Manila favorevole a colloqui bilaterali con Pechino per risolvere le controversie nei mari

Il presidente Duterte non intende sollevare le questioni territoriali nel mar Cinese meridionale durante il prossimo vertice Asean. Egli intende affrontare la questione “faccia a faccia”, evitando lo scontro aperto. Jakarta rilancia i progetti di sovranità ed è pronta a cambiare il nome delle acque a largo del Borneo. La richiesta verrà presentata a breve all’Onu. 


Manila (AsiaNews/Agenzie) - Manila non intende sollevare l’annosa questione delle dispute territoriali nel mar Cinese meridionale, che vedono opposte la Cina e alcune nazioni dell’area Asia-Pacifico (fra cui Vietnam e Filippine), durante il prossimo vertice Asean. Ad annunciarlo è lo stesso presidente delle Filippine Rodrigo Duterte, in vista del vertice dell’associazione che riunisce 10 nazioni del Sud-est asiatico in programma il mese prossimo in Laos. 

Durante una conferenza stampa Duterte ha spiegato che preferisce affrontare la questione in modo pacato e in un confronto faccia a faccia con la controparte cinese.
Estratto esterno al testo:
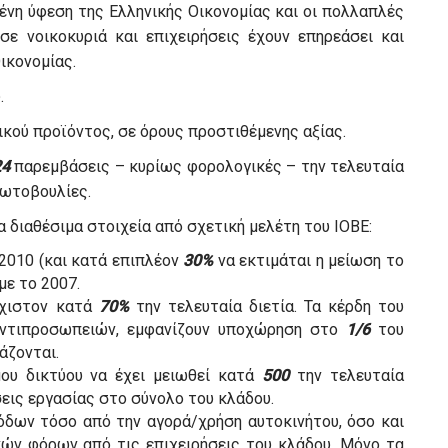
ένη ύφεση της Ελληνικής Οικονομίας και οι πολλαπλές
σε νοικοκυριά και επιχειρήσεις έχουν επηρεάσει και
ικονομίας.
.
ικού προϊόντος, σε όρους προστιθέμενης αξίας.
24
παρεμβάσεις – κυρίως φορολογικές – την τελευταία
ρωτοβουλίες.
α διαθέσιμα στοιχεία από σχετική μελέτη του ΙΟΒΕ:
2010 (και κατά επιπλέον
30%
να εκτιμάται η μείωση το
με το 2007.
άχιστον κατά
70%
την τελευταία διετία. Τα κέρδη του
αντιπροσωπειών, εμφανίζουν υποχώρηση στο
1/6
του
άζονται.
ου δικτύου να έχει μειωθεί κατά
500
την τελευταία
εις εργασίας στο σύνολο του κλάδου.
δων τόσο από την αγορά/χρήση αυτοκινήτου, όσο και
ών φόρων από τις επιχειρήσεις του κλάδου. Μόνο τα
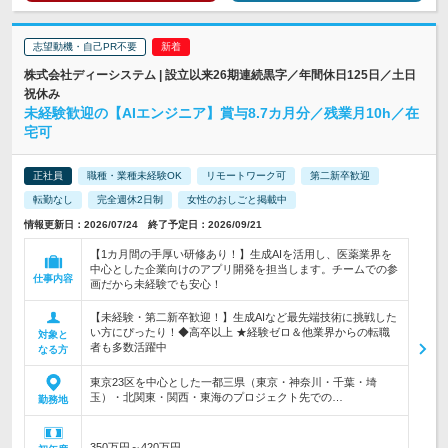
志望動機・自己PR不要
株式会社ディーシステム | 設立以来26期連続黒字／年間休日125日／土日
祝休み
未経験歓迎の【AIエンジニア】賞与8.7カ月分／残業月10h／在
宅可
正社員
職種・業種未経験OK
リモートワーク可
第二新卒歓迎
転勤なし
完全週休2日制
女性のおしごと掲載中
情報更新日：2026/07/24 終了予定日：2026/09/21
【1カ月間の手厚い研修あり！】生成AIを活用し、医薬業界を
中心とした企業向けのアプリ開発を担当します。チームでの参
仕事内容
画だから未経験でも安心！
【未経験・第二新卒歓迎！】生成AIなど最先端技術に挑戦した
い方にぴったり！◆高卒以上 ★経験ゼロ＆他業界からの転職
対象と
者も多数活躍中
なる方
東京23区を中心とした一都三県（東京・神奈川・千葉・埼
玉）・北関東・関西・東海のプロジェクト先での…
勤務地
350万円～420万円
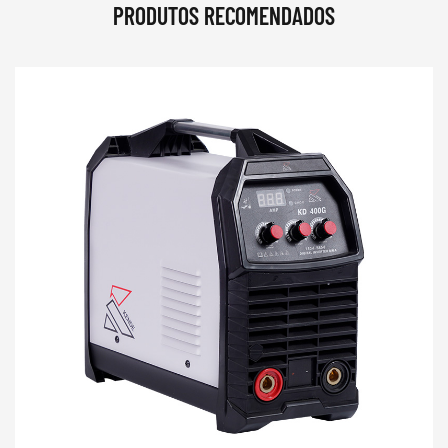
PRODUTOS RECOMENDADOS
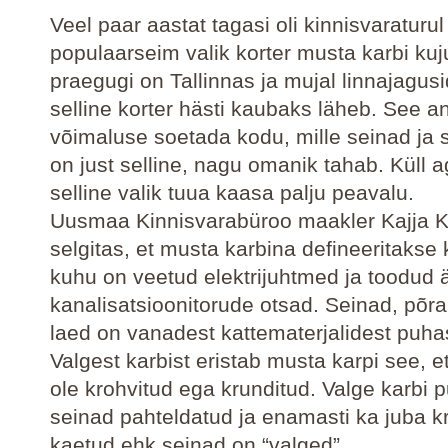
Veel paar aastat tagasi oli kinnisvaraturul
populaarseim valik korter musta karbi kuju
praegugi on Tallinnas ja mujal linnajagusi
selline korter hästi kaubaks läheb. See 
võimaluse soetada kodu, mille seinad ja 
on just selline, nagu omanik tahab. Küll a
selline valik tuua kaasa palju peavalu.
Uusmaa Kinnisvarabüroo maakler Kajja K
selgitas, et musta karbina defineeritakse k
kuhu on veetud elektrijuhtmed ja toodud 
kanalisatsioonitorude otsad. Seinad, põr
laed on vanadest kattematerjalidest puha
Valgest karbist eristab musta karpi see, et
ole krohvitud ega krunditud. Valge karbi 
seinad pahteldatud ja enamasti ka juba k
kaetud ehk seinad on “valged”.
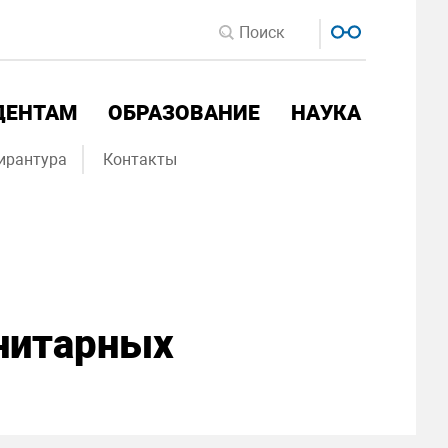
ДЕНТАМ
ОБРАЗОВАНИЕ
НАУКА
ирантура
Контакты
анитарных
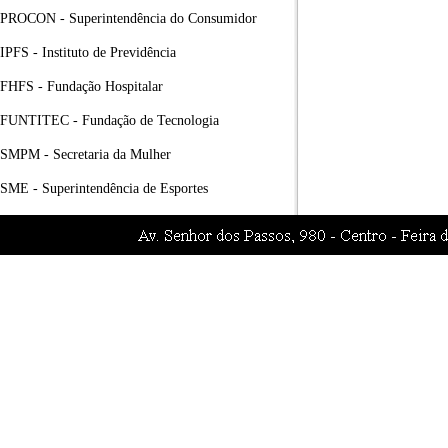
PROCON - Superintendência do Consumidor
IPFS - Instituto de Previdência
FHFS - Fundação Hospitalar
FUNTITEC - Fundação de Tecnologia
SMPM - Secretaria da Mulher
SME - Superintendência de Esportes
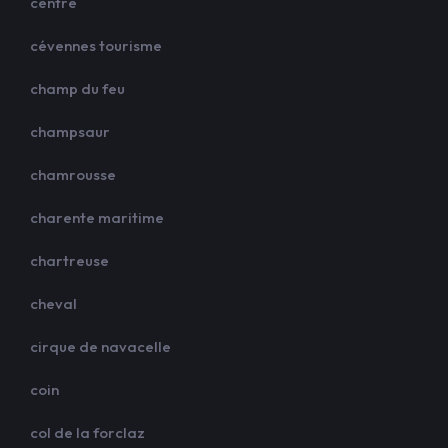
centre
cévennes tourisme
champ du feu
champsaur
chamrousse
charente maritime
chartreuse
cheval
cirque de navacelle
coin
col de la forclaz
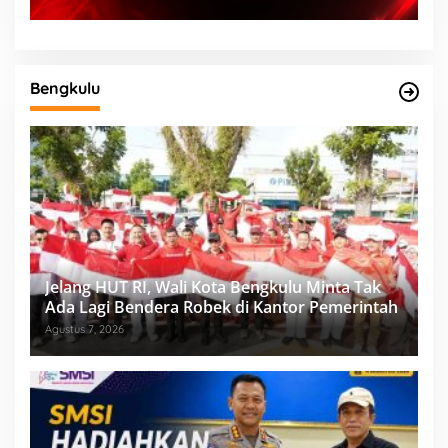
Bengkulu
Jelang HUT RI, Wali Kota Bengkulu Minta Tak
Ada Lagi Bendera Robek di Kantor Pemerintah
Agustus 7, 2026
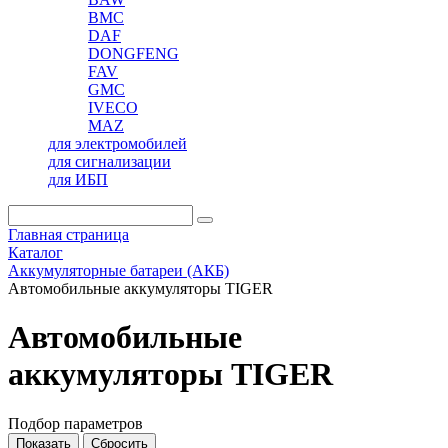
BMC
DAF
DONGFENG
FAV
GMC
IVECO
MAZ
для электромобилей
для сигнализации
для ИБП
Главная страница
Каталог
Аккумуляторные батареи (АКБ)
Автомобильные аккумуляторы TIGER
Автомобильные
аккумуляторы TIGER
Подбор параметров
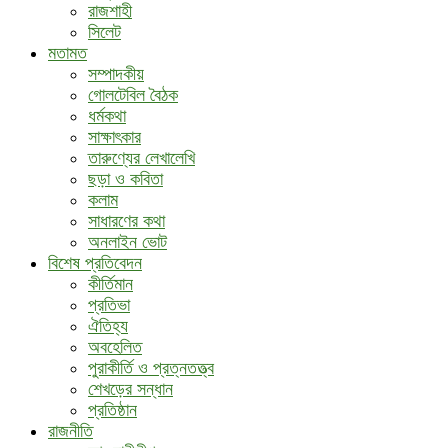
রাজশাহী
সিলেট
মতামত
সম্পাদকীয়
গোলটেবিল বৈঠক
ধর্মকথা
সাক্ষাৎকার
তারুণ্যের লেখালেখি
ছড়া ও কবিতা
কলাম
সাধারণের কথা
অনলাইন ভোট
বিশেষ প্রতিবেদন
কীর্তিমান
প্রতিভা
ঐতিহ্য
অবহেলিত
পুরাকীর্তি ও প্রত্নতত্ত্ব
শেখড়ের সন্ধান
প্রতিষ্ঠান
রাজনীতি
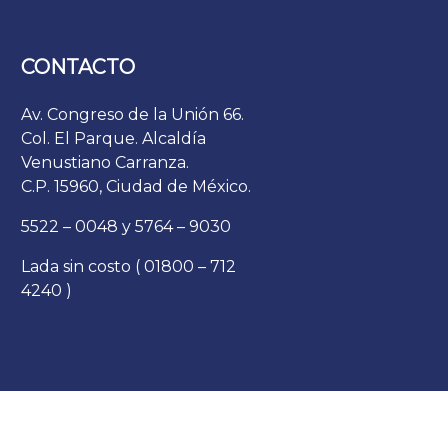
CONTACTO
Av. Congreso de la Unión 66.
Col. El Parque. Alcaldía
Venustiano Carranza.
C.P. 15960, Ciudad de México.
5522 – 0048 y 5764 – 9030
Lada sin costo ( 01800 – 712
4240 )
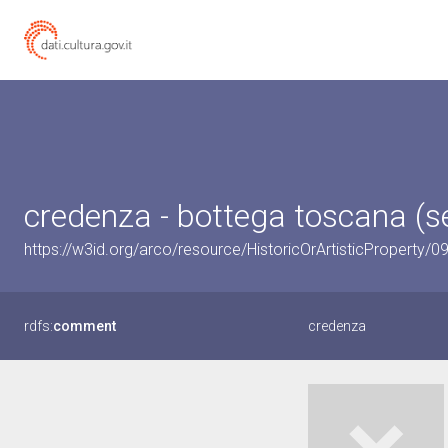
credenza - bottega toscana (se
https://w3id.org/arco/resource/HistoricOrArtisticProperty/
rdfs:
comment
credenza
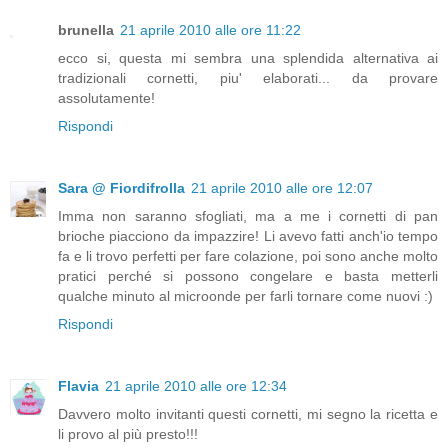
brunella
21 aprile 2010 alle ore 11:22
ecco si, questa mi sembra una splendida alternativa ai
tradizionali cornetti, piu' elaborati... da provare
assolutamente!
Rispondi
Sara @ Fiordifrolla
21 aprile 2010 alle ore 12:07
Imma non saranno sfogliati, ma a me i cornetti di pan
brioche piacciono da impazzire! Li avevo fatti anch'io tempo
fa e li trovo perfetti per fare colazione, poi sono anche molto
pratici perché si possono congelare e basta metterli
qualche minuto al microonde per farli tornare come nuovi :)
Rispondi
Flavia
21 aprile 2010 alle ore 12:34
Davvero molto invitanti questi cornetti, mi segno la ricetta e
li provo al più presto!!!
Una modalità da sempre sostenuta dalla Cina, che predilige affrontare le controversie territoriali nei mari in colloqui bilaterali, piuttosto che in summit di gruppo. 

“Solleverò la questione - ha affermato il presidente filippino - solo quando saremo faccia a faccia. Perché se ci si scontra ora, rivendicando la sovranità e sollevando un polverone, si rischia che alla fine [i cinesi] non vogliano nemmeno parlare”. 

Per Manila si tratta di un cambio di rotta radicale, dopo l’arbitrato promosso dalla precedente amministrazione Aquino. Una vertenza finita in tribunale in seguito a un procedimento intentato dalle Filippine e che ha giudicato “prive di alcun diritto” le rivendicazioni di Pechino nell’area.

Duterte ha infine aggiunto che il suo inviato speciale in Cina, l’ex presidente Fidel Ramos, sta preparando la strada per possibili colloqui con Pechino. “Creiamo un contesto - ha concluso - in cui ci si possa sedere e parlare in modo diretto”. 

Se le Filippine sembrano prediligere la via della riconciliazione, l’Indonesia sembra voler rilanciare i progetti di sovranità sul alcune aree contese cambiando il nome delle acque all’interno delle 200 miglia nautiche che delineano il confine territoriale. L’idea è di modificare il nome da mar Cinese meridionale a mar di Natuna, nella porzione di mare che circonda le omonime isole a nord-ovest dell’isola del Borneo.  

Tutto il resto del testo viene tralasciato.